Jamie Dowling

Personal information
- Born: 29 October 1990 (age 34) Kogarah, New South Wales, Australia
- Height: 185 cm (6 ft 1 in)
- Weight: 93 kg (14 st 9 lb)

Playing information
- Position: Centre, Fullback
Club
| Years | Team | Pld | T | G | FG | P |
| 2012–13 | Gold Coast Titans | 10 | 1 | 0 | 0 | 4 |
- Source: Rugby League Project, As of 30 October 2023

= Jamie Dowling =

Australian rugby league footballer

Jamie Dowling (born 29 October 1990) is an Australian professional rugby league footballer for the Burleigh Bears of the Intrust Super Cup. He is the grandson of former St. George Dragons and Queensland hooker, John Dowling.

==Early career==
Born in Sydney but raised on the Gold Coast, Dowling began playing rugby league for Brighton Seagulls in Sydney before moving to the Burleigh Bears under 10's. Dowling continued playing for the Bears through his teenage years where he was a part of the Parramatta Eels development squad from 2005 to 2007.

==Gold Coast==
A graduate of Marymount College, Dowling played for the Gold Coast Titans SG Ball side in 2008, before joining their National Youth Competition team for 2009. During his two years in the Toyota Cup, Dowling played 39 games, scored 6 tries and helped the Titans to the finals in 2010.

In 2011, Dowling re-joined his junior club, Burleigh, and cemented a spot in their Queensland Cup side at fullback. He was one of the Bears most consistent players in 2011, and was rewarded with a spot in the Titans full-time training squad for 2012.
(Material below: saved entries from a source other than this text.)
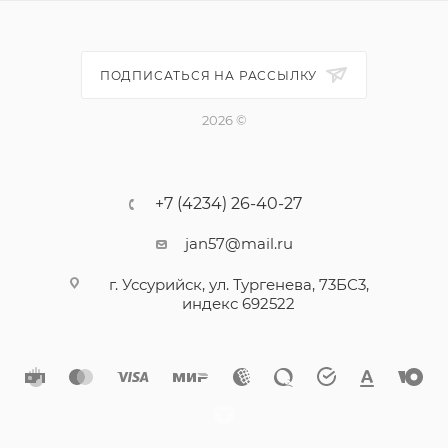
ПОДПИСАТЬСЯ НА РАССЫЛКУ
2026 ©
+7 (4234) 26-40-27
jan57@mail.ru
г. Уссурийск, ул. Тургенева, 73БС3,
индекс 692522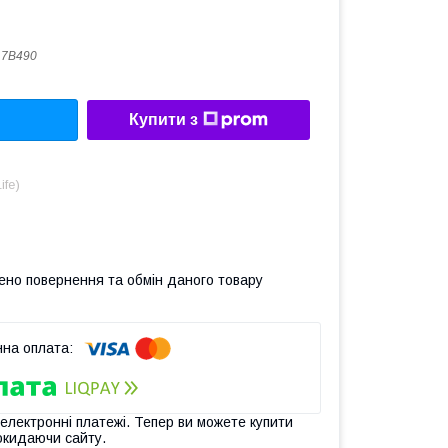
17В490
Купити з
ife)
ено повернення та обмін даного товару
 електронні платежі. Тепер ви можете купити
окидаючи сайту.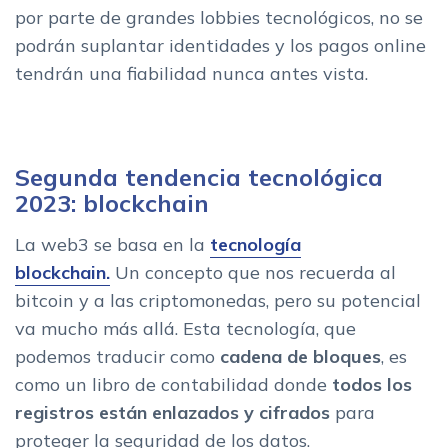
por parte de grandes lobbies tecnológicos, no se
podrán suplantar identidades y los pagos online
tendrán una fiabilidad nunca antes vista.
Segunda tendencia tecnológica
2023: blockchain
La web3 se basa en la
tecnología
blockchain.
Un concepto que nos recuerda al
bitcoin y a las criptomonedas, pero su potencial
va mucho más allá. Esta tecnología, que
podemos traducir como
cadena de bloques
, es
como un libro de contabilidad donde
todos los
registros están enlazados y cifrados
para
proteger la seguridad de los datos.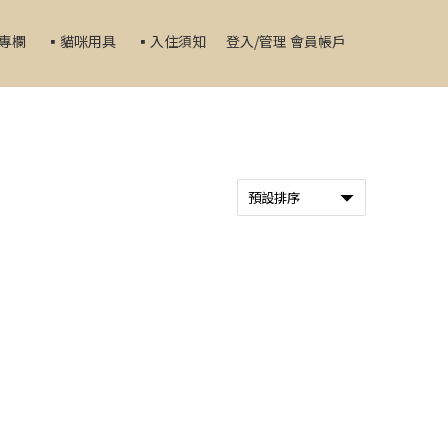
家專欄
▪️貓咪用具
▪️入住須知
登入/管理 會員帳戶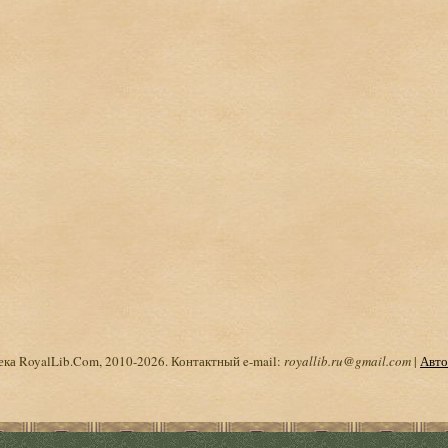
ка RoyalLib.Com, 2010-2026. Контактный e-mail:
royallib.ru@gmail.com
|
Авто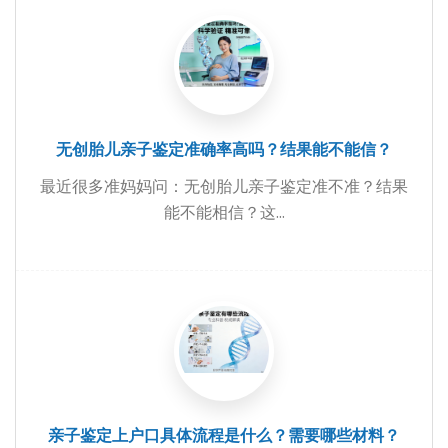
无创胎儿亲子鉴定准确率高吗？结果能不能信？
最近很多准妈妈问：无创胎儿亲子鉴定准不准？结果
能不能相信？这...
亲子鉴定上户口具体流程是什么？需要哪些材料？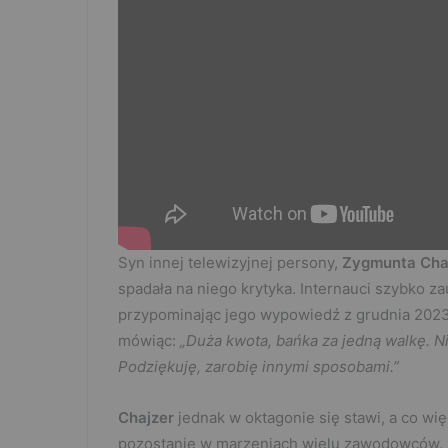
Syn innej telewizyjnej persony,
Zygmunta Cha
spadała na niego krytyka. Internauci szybko za
przypominając jego wypowiedź z grudnia 2023
mówiąc:
„Duża kwota, bańka za jedną walkę. N
Podziękuję, zarobię innymi sposobami.”
Chajzer
jednak w oktagonie się stawi, a co w
pozostanie w marzeniach wielu zawodowców. Za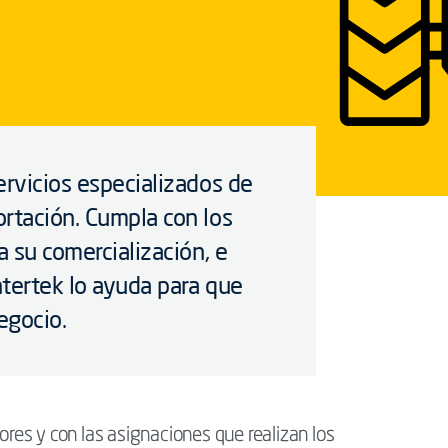
ervicios especializados de
rtación. Cumpla con los
a su comercialización, e
tertek lo ayuda para que
egocio.
es y con las asignaciones que realizan los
Dowling made his first grade debut at fullback, in the Titans round 14 loss to the Cronulla-Sutherland Sharks.

==Burleigh==
Between 2015 and 2018, Dowling played for Queensland Cup side Burleigh making 69 appearances. On 29 September 2016, Dowling was sentenced to 200 hours of community service and fined $500 after pleading guilty to possessing and supplying cocaine. The charges dated back to 2014.